Exercise. Return the data exactly, without pictures.

Data.
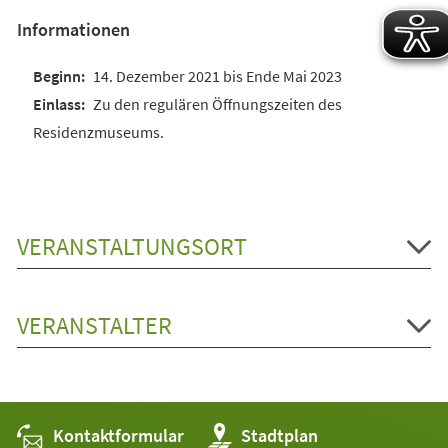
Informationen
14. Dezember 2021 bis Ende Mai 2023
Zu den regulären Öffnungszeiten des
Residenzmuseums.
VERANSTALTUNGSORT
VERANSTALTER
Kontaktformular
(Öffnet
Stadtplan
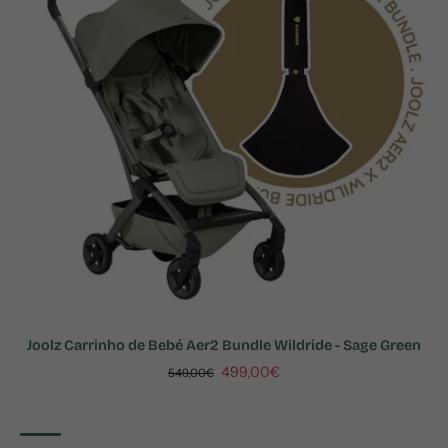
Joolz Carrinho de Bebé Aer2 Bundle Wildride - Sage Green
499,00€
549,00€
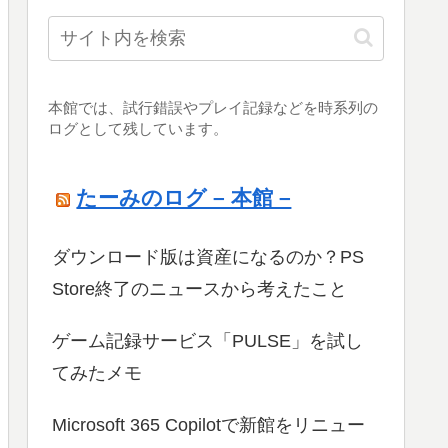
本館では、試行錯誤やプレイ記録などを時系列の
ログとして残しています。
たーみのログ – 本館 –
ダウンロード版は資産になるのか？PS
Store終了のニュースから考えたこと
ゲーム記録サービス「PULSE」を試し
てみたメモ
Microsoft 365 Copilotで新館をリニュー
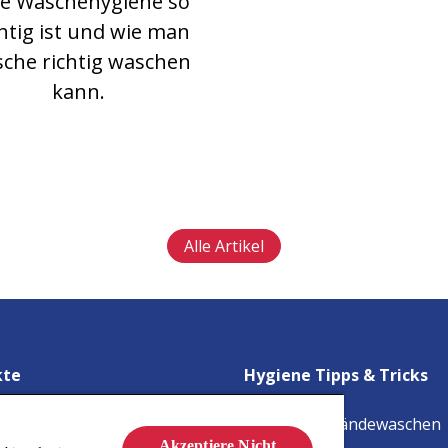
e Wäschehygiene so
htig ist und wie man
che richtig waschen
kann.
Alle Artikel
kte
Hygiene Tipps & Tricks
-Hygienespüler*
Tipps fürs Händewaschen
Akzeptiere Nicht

Exercise result.
Informationen
14. Dezember 2021 bis Ende Mai 2023
Zu den regulären Öffnungszeiten des
Residenzmuseums.
VERANSTALTUNGSORT
VERANSTALTER
Kontaktformular
(Öffnet
Stadtplan
Joolz Carrinho de Bebé Aer2 Bundle Wildride - Sage Green
499,00€
549,00€
本館では、試行錯誤やプレイ記録などを時系列の
ログとして残しています。
たーみのログ – 本館 –
ダウンロード版は資産になるのか？PS
Store終了のニュースから考えたこと
ゲーム記録サービス「PULSE」を試し
てみたメモ
Microsoft 365 Copilotで新館をリニュー
e Wäschehygiene so
htig ist und wie man
che richtig waschen
kann.
Alle Artikel
kte
Hygiene Tipps & Tricks
-Hygienespüler*
Tipps fürs Händewaschen
Akzeptiere Nicht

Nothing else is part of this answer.